Very low milk supply - pumping only
My son was born 15 weeks early on Jan 27th. I started pumping the next day using a Medela Symphony pump. My milk started coming in after about the 2nd or 3rd day. I pumped about 10 times a day but at my highest the most I ever pumped was an ounce and a half. Then my supply started going down to the point where I only get 10-20mL every 2-3 hours now (And I have to squeeze out every last drop). My son is currently getting tube fed 30mL every 3 hours. I've tried a lot of things to bring it back up: power pumping, double pumping, fenugreek, fenugreek & blessed thistle, and eating a lot oatmeal. I definitely am drinking and eating enough and still taking my prenatal vitamin so that shouldn't be in issue. I am on the mini pill so my birth control shouldn't be affecting it and although I spend every day at the NICU with my son and only get to see my husband on the weekends, I'm not overly stressed.
Does anyone have any recommendations or suggestions? I would go see a lactation consultant but I've heard TRICARE doesn't cover that and we're living paycheck to paycheck as it is with me not working. I would love for my son to continue to get my breastmilk but pumping and only getting such a small amount has me wanting to throw in the towel and not have to get up in the middle of the night to pump. (After all I'm going to have to get up enough during the night when the baby is able to come home.)
Thanks in advance. :)
Re: Very low milk supply - pumping only
Welcome and congratulations on the new baby! I'm sorry you're having a rough time. Hopefully your LO will be able to come home soon, and you'll get this pumping thing figured out! Here are some suggestions for increasing production and figuring out why you're not getting more:
1. Consider a different form of birth control. All hormonal contraception- including the mini-pill- has the potential to negatively impact supply.
2. Make sure you are using the absolute best pump possible, with correctly sized shields. I strongly suggest that any mom who is exclusively pumping use a hospital-grade rental pump.
3. Pump more often. Many moms make the mistake of not pumping frequently enough. A newborn generally nurses 8-12 times a day, so a mom who is pumping should replicate that sort of demand pattern using the pump. That means pumping every 2 hours during the day and every 3 at night, or even more frequently if possible.
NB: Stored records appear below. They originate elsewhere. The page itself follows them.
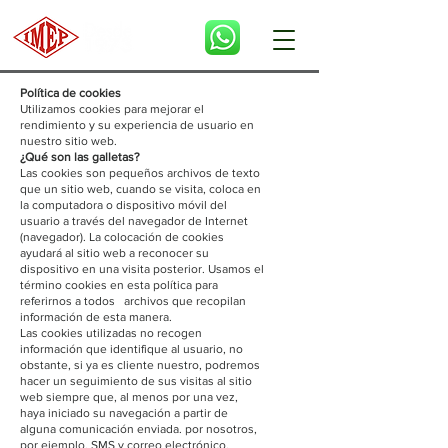
Política de cookies
Utilizamos cookies para mejorar el
rendimiento y su experiencia de usuario en
nuestro sitio web.
¿Qué son las galletas?
Las cookies son pequeños archivos de texto
que un sitio web, cuando se visita, coloca en
la computadora o dispositivo móvil del
usuario a través del navegador de Internet
(navegador). La colocación de cookies
ayudará al sitio web a reconocer su
dispositivo en una visita posterior. Usamos el
término cookies en esta política para
referirnos a todos archivos que recopilan
información de esta manera.
Las cookies utilizadas no recogen
información que identifique al usuario, no
obstante, si ya es cliente nuestro, podremos
hacer un seguimiento de sus visitas al sitio
web siempre que, al menos por una vez,
haya iniciado su navegación a partir de
alguna comunicación enviada. por nosotros,
por ejemplo, SMS y correo electrónico.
4. Talk to your doctor or midwife about conditions that can cause supply problems. These conditions include hypothyroidism, hyperthyroidism, PCOS, and retained placenta. Thyroid issues are particularly common in postpartum women.
5. Call the local LCs, preferably the ones who are IBCLCs, and ask them if they take Tricare or will accept a reduced fee or a fee which is stretched out over a period of months. Most LCs get into the business because they like helping other moms, not because they want to rake in the cash.
6. Consider using Reglan or Domperidone, which are prescription drugs which can increase milk supply as a side-effect. Both have additional side-effects and are not appropriate for all mothers, so talk to your doctor or midwife before taking either one.
7. Kangaroo care: http://www.kangaroomothercare.com/
Re: Very low milk supply - pumping only
Your insurance company is required by law now to cover lactation services.
Some moms dnt respond well to the Sumphony. I had one mom who was pumping and nursing with supply problems, and she did better with the Classic than the Symphony.
I would stop the mini pill and see if that helps.
If you are not now, pump more often and shoot for a total of 120 minutes a day. Dropping sessions too soon and not pumping long enough are two things pimping mkms often do that shoot them in the foot.
Try some power pumping
Give it all time. I notice it takes me at least a week, fi not 2, to change my supply for the better via pumping. Thus, if baby can, try direct breastfeeding. It is good for your supply.